A few years ago, I worked at an agency here in New Zealand called ColensoBBDO. Between 2009 and 201 1, we won 21 Cannes Lions and 39 Effies – with a staff count of about 75 people. I had the good fortune of being part of an amazingly reliable creative machine that continually churned out brilliant creative product. Of course, we had amazing creative people, but it isn't just about great creative people. At Colenso, there was something else as well. And I think this was the reason why we managed to so consistently make great work happen.

We had this managing director, an Aussie guy called Brent Smart. Smarty's a brilliant leader for lots of reasons, but one thing that really stood out about him was a habit I'd never really seen in anyone I'd worked with before: he talked everybody up behind their backs. He'd constantly remind me of how brilliant the people were that we worked with. He'd enthuse to me that Steve Cochrane could come in on the hardest briefs that nobody could crack and when everything'd turned to shit, he'd just calmly turn out a D&AD-winning campaign.

He'd say the genius of Paul Courtney (our head of production) was that he never said no; he could figure out how to do anything. You could tell PC you needed a time machine and he'd just ask for a couple of days to figure it out.

And he'd talk clients up behind their backs, too. He'd say the brilliance of our Vodafone client was how he could manage anything upwards to get good work through. These weren't generic compliments. He didn't say, 'oh that person's such a nice guy' or whatever. He shone a light on specifically what was brilliant about each of us. And we were all flawed. You could pick any of us apart if you wanted to but Smarty chose to do the opposite. And it had a fascinating effect: everybody's belief in the people they worked with grew. Collectively, our confidence in what we were capable of became enormous.

We talk about advertising being a confidence game: many people need to have confidence – not only in the idea but also in the people who'll need to pull it off. Artistic creativity thrives on depression, alienation, low self-esteem. But commercial creativity's the opposite. It thrives on confidence and belief in each other. Just like we each have self-esteem as individuals, groups of people have a kind of group-esteem equivalent.

You see groups with low group-esteem. They have doubts about each other. They don't gel. They move forward tentatively. Their ability to stomach the uncertainty of creativity is very low. There are normal groups that get stuff done, believing in each other enough to achieve average things. And then there are those groups of people who consistently achieve great things. Like a great band, they all have absolute faith in each other. They delight in each others' brilliance. They have high group-esteem. And they do amazing things.

One sure way to create low group-esteem is to run around pointing out each other's flaws. It's such a common thing to feel frustrated by the shortcomings of others. To ease our frustrations by sharing them with someone who might understand. But doing this cultivates doubt. Erodes the confidence we may have been able to find in each other. Group-esteem is fragile. It's really easy to snuff out. But it's equally easy to build high group-esteem -just by doing what Smarty did.

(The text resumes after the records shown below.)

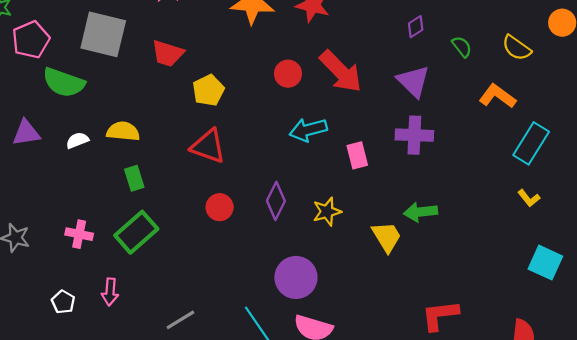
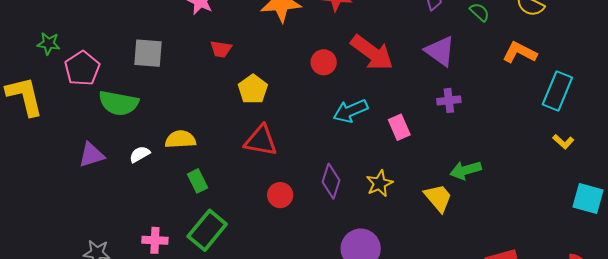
gray square: (103, 34) -> (148, 53), size x0.7
red trapezoid: (168, 53) -> (221, 49), moved, size x0.7
purple cross: (414, 135) -> (449, 100), size x0.7

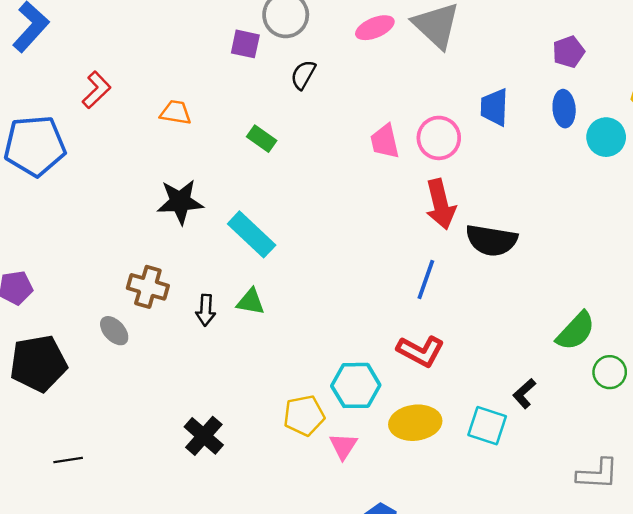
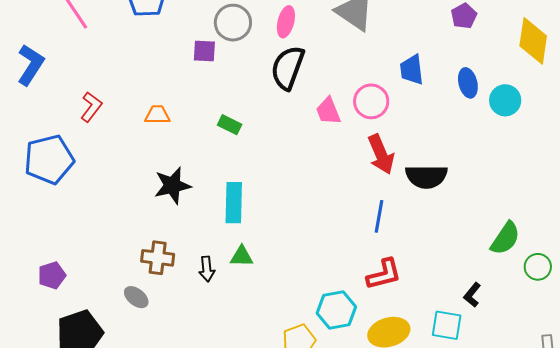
pink ellipse: (375, 28) -> (286, 22), moved, turned -44
black semicircle: (303, 75) -> (288, 68), moved, size x1.8
blue ellipse: (564, 109) -> (468, 83), moved
cyan circle: (606, 137) -> (505, 100), moved
cyan rectangle: (252, 234) -> (234, 203), turned 57
red L-shape: (421, 351) -> (384, 274), turned -33

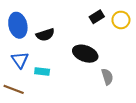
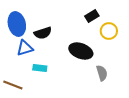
yellow circle: (121, 20) -> (109, 31), moved
blue triangle: (20, 60) -> (25, 48), moved, turned 48

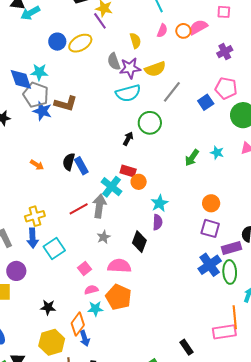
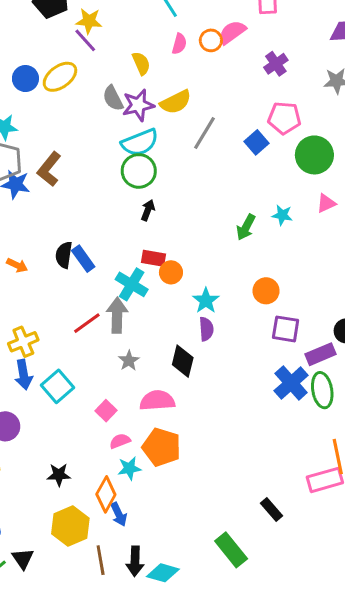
brown L-shape: (66, 104) -> (49, 169), turned 120
green circle: (150, 123) -> (139, 171), moved
orange circle: (211, 203) -> (266, 291), moved

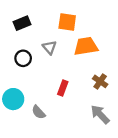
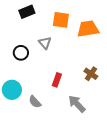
black rectangle: (22, 23) -> (27, 12), moved
orange trapezoid: (86, 46) -> (88, 29), moved
gray arrow: (100, 114) -> (77, 104), moved

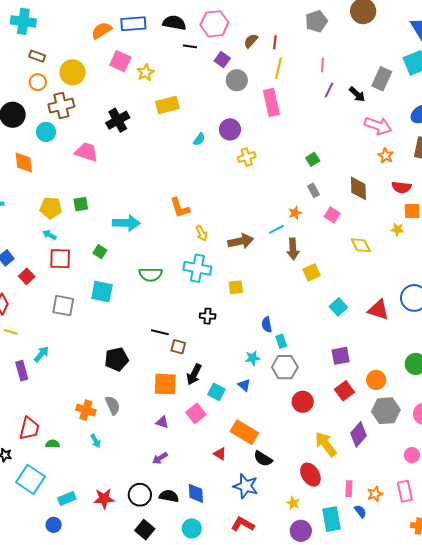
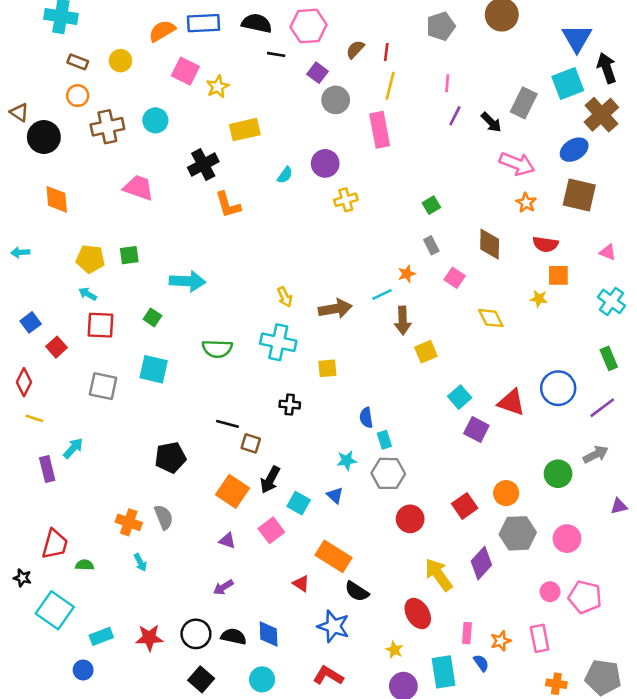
yellow circle: (73, 72) -> (120, 61), moved, size x0.7
black cross: (118, 120) -> (203, 165), moved
cyan circle: (46, 132) -> (155, 120), moved
orange L-shape: (180, 208) -> (228, 205), moved
purple square: (341, 356) -> (476, 430), moved, turned 36
orange square: (165, 384) -> (233, 491), turned 30

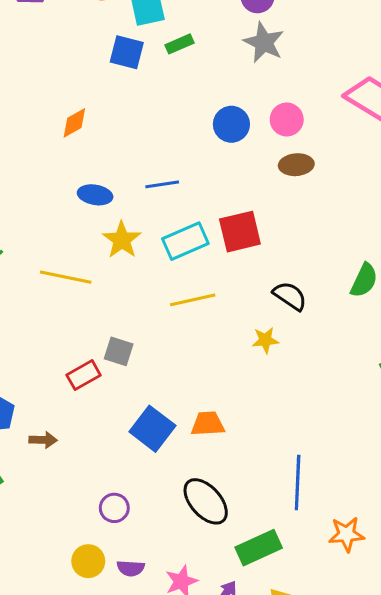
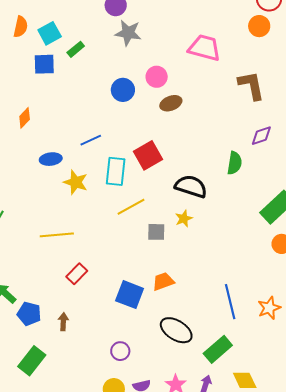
cyan rectangle: (185, 241) -> (116, 171), turned -44
yellow line: (66, 277) -> (57, 235), moved
black semicircle: (290, 296) -> (191, 186), size x1.4
gray square: (119, 351) -> (156, 232), moved
brown arrow: (43, 440) -> (63, 322), turned -72
orange star: (347, 534) -> (269, 308), moved

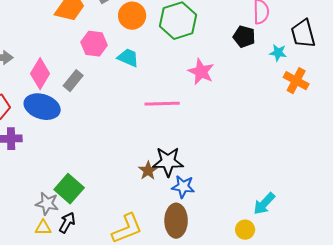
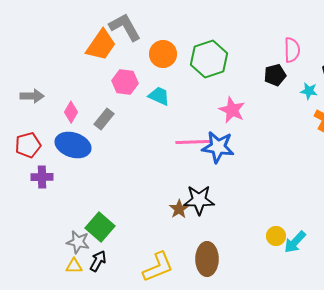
black pentagon: (244, 37) -> (275, 75), turned -30
pink diamond: (40, 74) -> (71, 112), size x0.7
blue star: (183, 187) -> (218, 147), moved, size x1.4
yellow circle: (245, 230) -> (276, 236), moved

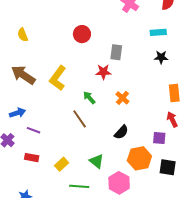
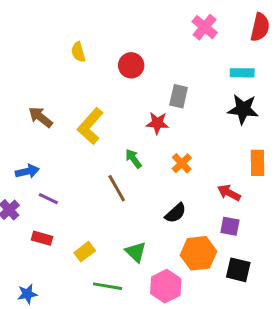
yellow semicircle: (23, 35) -> (78, 52), moved
black star: (161, 57) -> (243, 109), size x1.5
brown arrow: (23, 75) -> (41, 117), size x0.7
red arrow: (172, 119) -> (229, 193), moved, turned -42

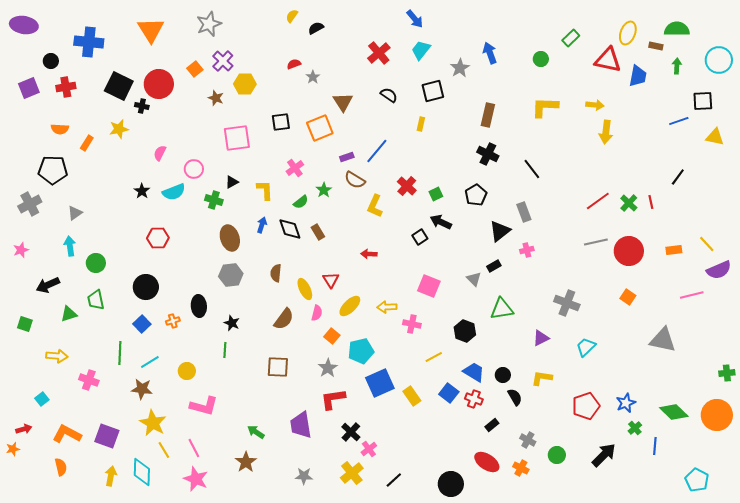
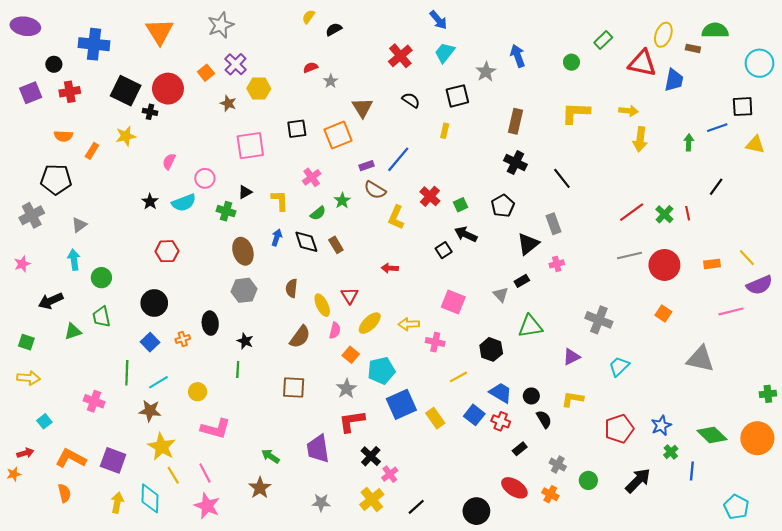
green arrow: (677, 66) -> (689, 142), moved
yellow arrow: (57, 356) -> (29, 378), moved

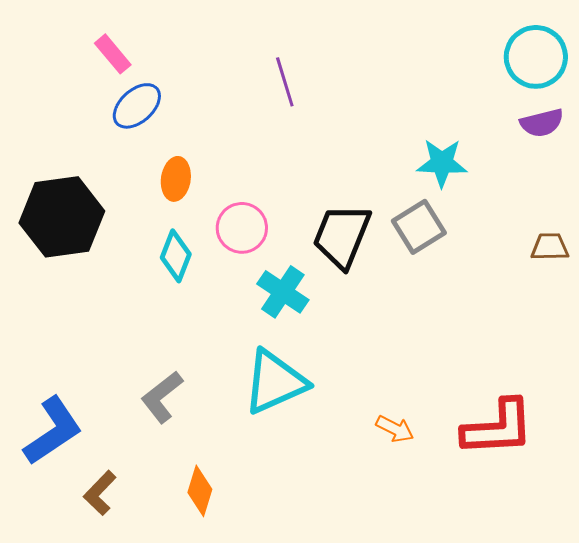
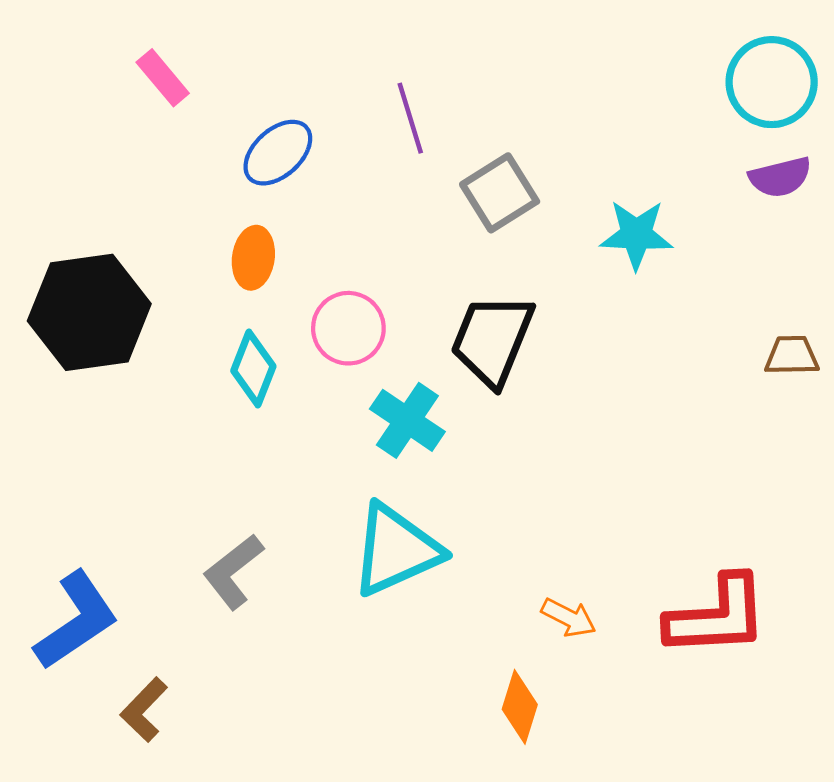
blue ellipse: (137, 106) -> (278, 153), moved
gray square: (419, 227) -> (500, 193), moved
orange diamond: (200, 491) -> (520, 707), moved

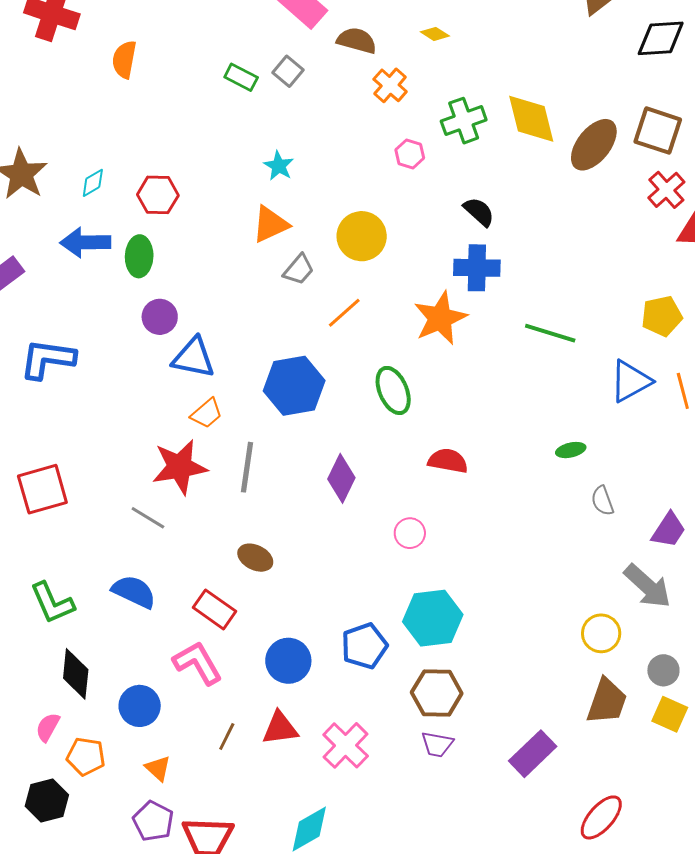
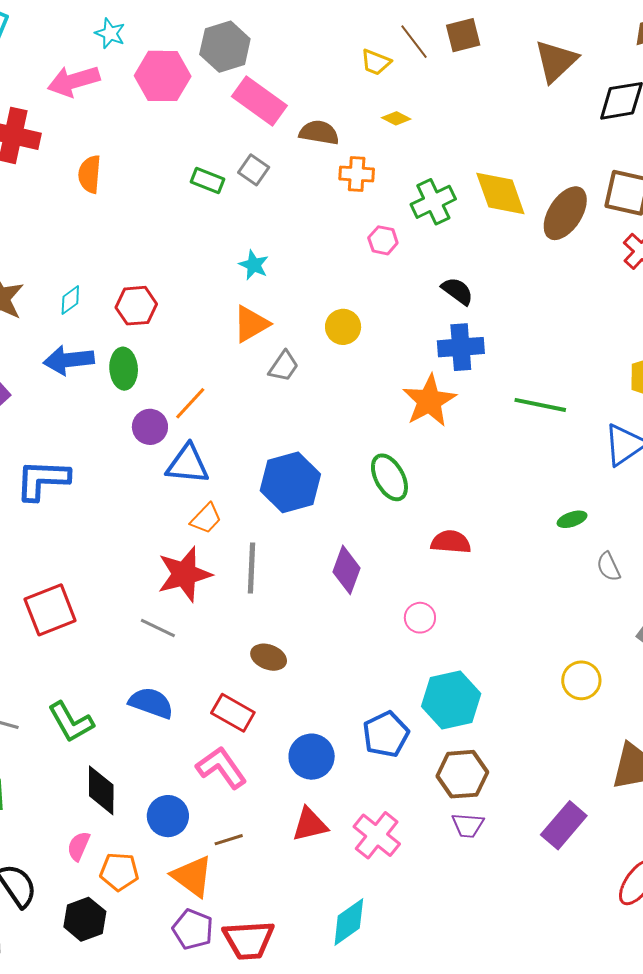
orange cross: (390, 85) -> (357, 174), turned -32
yellow circle: (362, 236) -> (343, 327), size x0.7
orange line: (344, 313) -> (190, 403), moved
yellow circle: (601, 633) -> (581, 680), moved
brown line: (227, 737) -> (229, 840), moved, turned 52
orange triangle: (158, 768) -> (192, 876), size x1.6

We pass off whinging about each other's flaws as a kind of benign bitchiness. It isn't particularly attractive, but it doesn't really do any harm either. I think we need to start seeing this for the profoundly harmful thing that it is. Something that, in fact, sabotages our chances of achieving brilliant creativity. I think it should infuriate us when people behave in this way. Every bit as much as bad briefs and Link Tests and politics and the other things that stifle creativity. We should stop it. And the reward for doing so will be that our best creative ideas more consistently see the light of day.

I think that we should all cultivate Smarty's habit and see what difference it makes to the quality of creativity for the next 50 years.